The Alliance of Motion Picture and Television Producers, which represents the studios in bargaining, issued a statement applauding the vote. According to the AMPTP spokesperson, the new contract represents historic gains and protections for performers. With this vote, the industry and the jobs it supports will be able to return in full force. The deal also includes regulations around self-taped auditions, online casting platforms, and hair and makeup tailored for diverse actors, among many other provisions.

The new contract also provides the first-ever protections against the use of artificial intelligence to replicate performances. Under the agreement, actors must consent to being replicated, and the intended use of the AI performance must be spelled out in “reasonably specific” terms.
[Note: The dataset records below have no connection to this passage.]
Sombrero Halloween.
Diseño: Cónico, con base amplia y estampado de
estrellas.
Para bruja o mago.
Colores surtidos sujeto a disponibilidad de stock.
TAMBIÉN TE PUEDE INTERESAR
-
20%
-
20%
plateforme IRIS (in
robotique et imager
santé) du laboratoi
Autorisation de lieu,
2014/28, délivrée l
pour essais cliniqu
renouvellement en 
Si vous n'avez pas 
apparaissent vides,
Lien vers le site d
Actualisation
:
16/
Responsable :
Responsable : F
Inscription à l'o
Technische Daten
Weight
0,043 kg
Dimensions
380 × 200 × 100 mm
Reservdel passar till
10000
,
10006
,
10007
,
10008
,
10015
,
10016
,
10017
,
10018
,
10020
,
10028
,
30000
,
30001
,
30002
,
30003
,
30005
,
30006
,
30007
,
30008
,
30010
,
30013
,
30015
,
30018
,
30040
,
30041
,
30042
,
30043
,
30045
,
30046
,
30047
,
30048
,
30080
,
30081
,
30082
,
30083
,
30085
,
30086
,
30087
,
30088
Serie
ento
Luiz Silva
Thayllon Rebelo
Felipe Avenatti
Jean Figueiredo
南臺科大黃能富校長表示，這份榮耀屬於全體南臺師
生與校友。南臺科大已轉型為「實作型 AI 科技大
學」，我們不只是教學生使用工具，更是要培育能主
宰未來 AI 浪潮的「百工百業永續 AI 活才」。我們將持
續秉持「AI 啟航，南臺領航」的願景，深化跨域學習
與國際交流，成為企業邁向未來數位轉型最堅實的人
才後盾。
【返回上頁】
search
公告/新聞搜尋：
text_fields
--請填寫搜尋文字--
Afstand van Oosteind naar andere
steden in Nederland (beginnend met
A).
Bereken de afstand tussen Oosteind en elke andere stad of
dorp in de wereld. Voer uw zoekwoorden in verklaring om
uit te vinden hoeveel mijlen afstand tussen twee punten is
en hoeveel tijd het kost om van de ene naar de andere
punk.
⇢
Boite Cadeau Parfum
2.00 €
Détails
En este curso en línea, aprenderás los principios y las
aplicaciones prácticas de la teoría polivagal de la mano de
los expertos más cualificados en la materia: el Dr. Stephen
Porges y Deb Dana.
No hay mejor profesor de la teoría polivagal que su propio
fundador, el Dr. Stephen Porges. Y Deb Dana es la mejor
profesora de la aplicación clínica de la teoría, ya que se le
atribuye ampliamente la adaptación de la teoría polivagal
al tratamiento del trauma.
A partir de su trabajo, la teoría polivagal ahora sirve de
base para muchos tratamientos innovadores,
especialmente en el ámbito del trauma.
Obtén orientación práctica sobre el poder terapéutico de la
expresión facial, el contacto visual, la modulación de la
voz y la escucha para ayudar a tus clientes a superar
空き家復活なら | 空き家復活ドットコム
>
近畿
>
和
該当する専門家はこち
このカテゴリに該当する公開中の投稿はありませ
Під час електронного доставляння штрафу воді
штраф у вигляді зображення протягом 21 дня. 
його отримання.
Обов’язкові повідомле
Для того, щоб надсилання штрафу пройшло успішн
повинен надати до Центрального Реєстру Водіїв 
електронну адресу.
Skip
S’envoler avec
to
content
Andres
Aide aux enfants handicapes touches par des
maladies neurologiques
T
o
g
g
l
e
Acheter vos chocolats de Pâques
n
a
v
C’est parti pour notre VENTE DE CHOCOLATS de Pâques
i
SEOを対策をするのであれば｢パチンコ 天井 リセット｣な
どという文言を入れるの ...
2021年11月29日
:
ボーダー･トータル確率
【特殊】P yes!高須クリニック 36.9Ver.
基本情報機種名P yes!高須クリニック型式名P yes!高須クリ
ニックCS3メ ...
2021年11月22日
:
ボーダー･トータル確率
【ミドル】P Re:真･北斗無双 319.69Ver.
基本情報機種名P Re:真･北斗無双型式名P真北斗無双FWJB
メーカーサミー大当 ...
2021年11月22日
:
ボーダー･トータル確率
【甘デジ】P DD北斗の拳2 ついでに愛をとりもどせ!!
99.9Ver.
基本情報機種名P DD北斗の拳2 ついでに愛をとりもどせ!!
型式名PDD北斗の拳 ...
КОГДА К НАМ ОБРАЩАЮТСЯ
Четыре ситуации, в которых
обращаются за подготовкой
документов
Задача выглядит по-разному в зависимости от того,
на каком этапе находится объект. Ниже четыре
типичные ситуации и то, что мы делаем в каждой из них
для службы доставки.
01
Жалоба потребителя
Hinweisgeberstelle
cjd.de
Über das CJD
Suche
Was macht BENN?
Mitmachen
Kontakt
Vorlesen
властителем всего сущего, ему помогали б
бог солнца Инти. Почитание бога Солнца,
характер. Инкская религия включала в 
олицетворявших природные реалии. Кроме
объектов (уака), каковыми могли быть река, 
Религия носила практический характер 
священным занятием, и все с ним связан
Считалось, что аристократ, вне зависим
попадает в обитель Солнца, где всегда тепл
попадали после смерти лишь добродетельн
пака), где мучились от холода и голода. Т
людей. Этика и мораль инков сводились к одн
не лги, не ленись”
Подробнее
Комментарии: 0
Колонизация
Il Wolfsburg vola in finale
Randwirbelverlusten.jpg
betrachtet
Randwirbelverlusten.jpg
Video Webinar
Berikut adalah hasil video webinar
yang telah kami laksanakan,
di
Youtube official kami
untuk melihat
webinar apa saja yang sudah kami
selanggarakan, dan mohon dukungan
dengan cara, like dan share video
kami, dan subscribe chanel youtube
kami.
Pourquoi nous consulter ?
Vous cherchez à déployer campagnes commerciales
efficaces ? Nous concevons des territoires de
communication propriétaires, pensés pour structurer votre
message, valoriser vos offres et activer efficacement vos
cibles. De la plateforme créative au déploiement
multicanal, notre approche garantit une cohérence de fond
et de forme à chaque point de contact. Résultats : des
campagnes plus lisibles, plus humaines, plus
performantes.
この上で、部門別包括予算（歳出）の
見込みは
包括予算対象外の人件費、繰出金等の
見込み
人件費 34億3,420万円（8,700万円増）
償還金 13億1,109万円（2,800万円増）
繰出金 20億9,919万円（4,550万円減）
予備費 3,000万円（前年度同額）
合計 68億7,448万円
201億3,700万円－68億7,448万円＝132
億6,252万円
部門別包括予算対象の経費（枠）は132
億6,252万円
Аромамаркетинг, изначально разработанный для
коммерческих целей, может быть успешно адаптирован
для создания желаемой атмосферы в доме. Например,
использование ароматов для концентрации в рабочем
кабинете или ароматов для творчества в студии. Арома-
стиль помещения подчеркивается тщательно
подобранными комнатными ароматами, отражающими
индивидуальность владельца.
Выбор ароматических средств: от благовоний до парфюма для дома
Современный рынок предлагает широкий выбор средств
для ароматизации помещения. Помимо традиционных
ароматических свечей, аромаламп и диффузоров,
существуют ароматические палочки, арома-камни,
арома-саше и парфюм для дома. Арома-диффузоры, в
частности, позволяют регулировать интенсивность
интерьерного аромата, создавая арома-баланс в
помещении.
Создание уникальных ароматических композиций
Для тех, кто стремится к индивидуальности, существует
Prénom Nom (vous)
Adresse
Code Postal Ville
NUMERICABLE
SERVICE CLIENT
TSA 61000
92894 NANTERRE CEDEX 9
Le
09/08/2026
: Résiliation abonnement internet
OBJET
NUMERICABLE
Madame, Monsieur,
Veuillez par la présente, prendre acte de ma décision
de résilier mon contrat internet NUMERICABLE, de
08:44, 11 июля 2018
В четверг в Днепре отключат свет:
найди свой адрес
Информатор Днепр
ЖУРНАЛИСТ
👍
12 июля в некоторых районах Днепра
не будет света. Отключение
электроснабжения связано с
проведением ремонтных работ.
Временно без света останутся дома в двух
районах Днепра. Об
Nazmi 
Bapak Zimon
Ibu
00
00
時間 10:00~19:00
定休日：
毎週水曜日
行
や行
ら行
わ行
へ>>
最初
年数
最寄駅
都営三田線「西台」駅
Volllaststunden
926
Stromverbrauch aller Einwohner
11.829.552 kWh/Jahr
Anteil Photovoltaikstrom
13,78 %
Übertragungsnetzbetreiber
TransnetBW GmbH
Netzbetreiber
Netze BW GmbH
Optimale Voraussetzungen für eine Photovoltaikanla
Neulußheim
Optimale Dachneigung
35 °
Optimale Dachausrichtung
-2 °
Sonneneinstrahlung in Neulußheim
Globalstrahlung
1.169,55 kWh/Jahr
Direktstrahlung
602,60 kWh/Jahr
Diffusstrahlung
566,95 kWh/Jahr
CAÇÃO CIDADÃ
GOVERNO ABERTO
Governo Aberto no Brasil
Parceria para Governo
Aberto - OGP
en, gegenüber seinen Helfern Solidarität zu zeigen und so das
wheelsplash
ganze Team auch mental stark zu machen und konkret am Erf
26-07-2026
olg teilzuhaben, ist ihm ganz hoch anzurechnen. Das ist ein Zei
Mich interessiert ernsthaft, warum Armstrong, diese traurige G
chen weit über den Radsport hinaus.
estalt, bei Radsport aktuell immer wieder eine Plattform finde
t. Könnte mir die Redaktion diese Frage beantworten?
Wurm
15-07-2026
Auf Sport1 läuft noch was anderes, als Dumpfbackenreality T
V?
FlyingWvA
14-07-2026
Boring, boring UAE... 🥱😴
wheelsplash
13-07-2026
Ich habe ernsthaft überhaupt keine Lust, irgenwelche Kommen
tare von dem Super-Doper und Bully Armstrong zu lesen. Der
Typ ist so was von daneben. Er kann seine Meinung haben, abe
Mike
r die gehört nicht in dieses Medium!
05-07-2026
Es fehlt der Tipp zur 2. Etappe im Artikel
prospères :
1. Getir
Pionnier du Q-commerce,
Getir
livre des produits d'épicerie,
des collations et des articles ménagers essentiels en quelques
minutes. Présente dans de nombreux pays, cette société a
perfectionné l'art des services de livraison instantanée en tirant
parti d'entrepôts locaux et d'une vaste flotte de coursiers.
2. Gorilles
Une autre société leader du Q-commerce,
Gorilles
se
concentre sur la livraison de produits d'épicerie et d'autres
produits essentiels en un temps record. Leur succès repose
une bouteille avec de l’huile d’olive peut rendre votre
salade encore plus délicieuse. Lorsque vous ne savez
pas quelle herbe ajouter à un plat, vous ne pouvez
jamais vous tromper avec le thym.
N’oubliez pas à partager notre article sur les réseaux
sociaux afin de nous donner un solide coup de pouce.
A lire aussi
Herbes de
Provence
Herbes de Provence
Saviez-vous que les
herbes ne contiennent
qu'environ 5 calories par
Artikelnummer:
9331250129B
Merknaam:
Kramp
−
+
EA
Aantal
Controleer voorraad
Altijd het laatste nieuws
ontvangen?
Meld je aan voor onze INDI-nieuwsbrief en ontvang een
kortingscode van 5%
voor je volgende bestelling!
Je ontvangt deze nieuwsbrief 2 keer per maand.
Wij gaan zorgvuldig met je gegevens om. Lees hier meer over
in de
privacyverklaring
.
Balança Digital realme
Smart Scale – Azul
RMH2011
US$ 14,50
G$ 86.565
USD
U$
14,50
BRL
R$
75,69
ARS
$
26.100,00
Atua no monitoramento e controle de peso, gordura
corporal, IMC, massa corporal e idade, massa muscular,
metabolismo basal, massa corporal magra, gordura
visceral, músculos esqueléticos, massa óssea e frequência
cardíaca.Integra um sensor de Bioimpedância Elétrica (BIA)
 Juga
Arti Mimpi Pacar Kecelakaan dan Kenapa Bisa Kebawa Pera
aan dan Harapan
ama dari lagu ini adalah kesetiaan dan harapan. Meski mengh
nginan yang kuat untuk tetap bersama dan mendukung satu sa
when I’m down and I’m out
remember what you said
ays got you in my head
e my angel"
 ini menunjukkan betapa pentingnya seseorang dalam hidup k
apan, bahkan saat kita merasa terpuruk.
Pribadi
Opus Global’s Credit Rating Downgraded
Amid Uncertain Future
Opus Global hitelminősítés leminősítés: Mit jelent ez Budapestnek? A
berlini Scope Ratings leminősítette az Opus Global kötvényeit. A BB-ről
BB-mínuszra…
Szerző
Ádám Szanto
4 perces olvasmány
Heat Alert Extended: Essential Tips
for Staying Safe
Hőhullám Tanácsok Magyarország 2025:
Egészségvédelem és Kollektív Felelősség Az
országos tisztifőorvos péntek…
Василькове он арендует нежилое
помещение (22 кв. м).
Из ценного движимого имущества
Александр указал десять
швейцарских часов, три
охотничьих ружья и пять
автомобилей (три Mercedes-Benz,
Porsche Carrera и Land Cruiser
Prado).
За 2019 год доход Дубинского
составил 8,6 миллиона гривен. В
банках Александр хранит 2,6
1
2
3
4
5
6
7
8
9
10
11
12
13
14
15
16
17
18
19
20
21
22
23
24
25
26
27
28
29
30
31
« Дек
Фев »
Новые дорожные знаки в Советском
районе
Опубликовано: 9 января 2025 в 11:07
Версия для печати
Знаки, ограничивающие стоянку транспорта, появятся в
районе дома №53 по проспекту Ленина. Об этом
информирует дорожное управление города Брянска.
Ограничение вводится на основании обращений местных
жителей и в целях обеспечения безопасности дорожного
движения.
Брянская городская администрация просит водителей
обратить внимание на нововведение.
However, for some actors, the language did not go far enough to allay their fears of being replaced by AI. The contract does not prohibit studios from training AI on actors’ images to create “synthetic” performers who bear no resemblance to any real-life actor.

The union had sought to give itself a veto over such use, but the studios refused, agreeing only to give the union notice. The deal also provides that if any “synthetic” performer includes a recognizable facial feature of a real actor, that actor must consent to that use. Duncan Crabtree-Ireland, the union’s chief negotiator, has spent much of the last few weeks answering members’ concerns about the AI provisions. He has repeatedly conceded that the agreement is not “perfect,” but argued that it was the best deal the union could make with the leverage it had.